Kourou is the main town on an "administrative district" of French Guiana. Such a district is equivalent to a county in the United States. Kourou is represented in Paris as part of French Guiana's 2nd constituency, which has been held by former Kourou city councilor Davy Rimane since 2022.

==Tourism==
- The Guiana Space Centre (Centre spatial guyanais; CSG) gets many visitors all year round.
- The Musée de l'Espace is a museum devoted to space and space exploration.
- The Salvation Islands: Of the three islands, only two, Île-Royale and Île Saint-Joseph, can be visited.
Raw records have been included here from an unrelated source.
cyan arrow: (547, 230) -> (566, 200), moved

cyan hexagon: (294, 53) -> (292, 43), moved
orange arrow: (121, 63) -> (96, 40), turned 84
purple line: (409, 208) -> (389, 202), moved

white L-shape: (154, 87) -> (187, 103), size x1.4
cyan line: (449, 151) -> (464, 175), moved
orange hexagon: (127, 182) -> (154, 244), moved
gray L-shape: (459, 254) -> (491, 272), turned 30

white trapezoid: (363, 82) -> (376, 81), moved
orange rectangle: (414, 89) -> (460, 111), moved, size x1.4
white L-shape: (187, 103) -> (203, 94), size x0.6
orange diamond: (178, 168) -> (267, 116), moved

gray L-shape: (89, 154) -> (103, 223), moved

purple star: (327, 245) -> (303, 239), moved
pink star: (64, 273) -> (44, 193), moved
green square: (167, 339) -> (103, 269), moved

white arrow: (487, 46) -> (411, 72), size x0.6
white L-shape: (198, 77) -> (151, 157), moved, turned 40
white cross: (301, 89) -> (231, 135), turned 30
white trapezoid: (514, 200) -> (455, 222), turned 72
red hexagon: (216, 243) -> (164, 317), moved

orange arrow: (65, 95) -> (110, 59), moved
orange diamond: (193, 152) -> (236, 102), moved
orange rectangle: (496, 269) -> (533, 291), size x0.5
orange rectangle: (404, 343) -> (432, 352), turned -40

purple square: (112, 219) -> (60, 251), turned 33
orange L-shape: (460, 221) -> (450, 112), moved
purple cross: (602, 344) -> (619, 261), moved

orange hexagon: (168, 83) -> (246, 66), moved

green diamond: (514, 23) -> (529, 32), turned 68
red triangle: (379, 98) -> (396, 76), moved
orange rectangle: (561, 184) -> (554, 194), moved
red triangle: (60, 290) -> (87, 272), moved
The third is Devil's Island.
- Les Roches gravées: Indigenous rock art, not far from the small industrial zone called Pariacabo.
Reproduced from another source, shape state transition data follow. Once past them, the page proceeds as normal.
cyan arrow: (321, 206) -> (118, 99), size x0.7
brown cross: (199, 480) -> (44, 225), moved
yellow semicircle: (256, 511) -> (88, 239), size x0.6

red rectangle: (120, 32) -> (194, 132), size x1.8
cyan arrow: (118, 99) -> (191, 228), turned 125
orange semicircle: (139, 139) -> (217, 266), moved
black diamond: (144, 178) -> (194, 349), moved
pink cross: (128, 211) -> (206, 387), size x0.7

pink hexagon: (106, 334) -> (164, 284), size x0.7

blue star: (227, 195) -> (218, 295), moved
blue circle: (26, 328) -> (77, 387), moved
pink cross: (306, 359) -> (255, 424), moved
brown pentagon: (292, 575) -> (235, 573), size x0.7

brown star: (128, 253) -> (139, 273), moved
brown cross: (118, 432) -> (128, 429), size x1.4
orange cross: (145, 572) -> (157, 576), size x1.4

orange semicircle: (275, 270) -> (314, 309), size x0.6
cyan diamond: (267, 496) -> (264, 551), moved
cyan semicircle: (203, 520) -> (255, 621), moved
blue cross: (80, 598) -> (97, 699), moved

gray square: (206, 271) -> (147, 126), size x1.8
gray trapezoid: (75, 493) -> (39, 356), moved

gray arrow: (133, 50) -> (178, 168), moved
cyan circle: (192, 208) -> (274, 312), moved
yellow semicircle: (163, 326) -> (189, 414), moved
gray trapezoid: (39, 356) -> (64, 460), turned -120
- There are several marked public footpaths in the jungle, of which the most well-known and used is the one on the Montagne des Singes.
- Kourou River: Many people go up the river on canoes or small boats to camp along the shore in open dwellings, or simply in hammocks.
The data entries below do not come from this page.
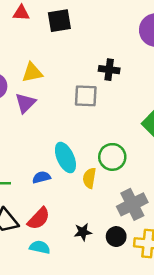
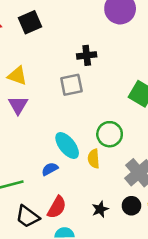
yellow triangle: (32, 72) -> (17, 76), turned 45

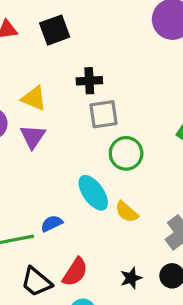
black cross: (87, 55) -> (89, 81), moved
green circle: (110, 134) -> (126, 153), moved
yellow semicircle: (94, 159) -> (127, 212), turned -48
blue semicircle: (50, 169) -> (52, 223), moved

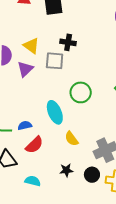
gray square: (103, 114) -> (55, 61), moved
yellow semicircle: (127, 212) -> (72, 139), moved
red semicircle: (75, 272) -> (34, 145), moved

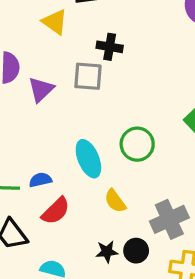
yellow triangle: (31, 46) -> (55, 22), moved
green circle: (81, 92) -> (137, 144), moved
black circle: (92, 175) -> (136, 251), moved

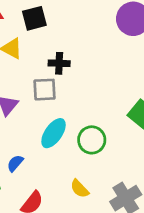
cyan ellipse: (88, 159) -> (54, 133), moved, turned 64
blue semicircle: (40, 180) -> (15, 163), moved, turned -30

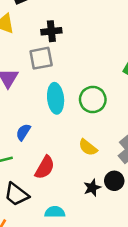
cyan ellipse: (54, 133) -> (56, 98), turned -32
- The ocean may not be clear (it is brown due to the Amazonian silt), but both it and the beaches are clean.

==In popular culture==
This commune is featured in the 2021 video game Battlefield 2042 as the setting of multiplayer map Orbital.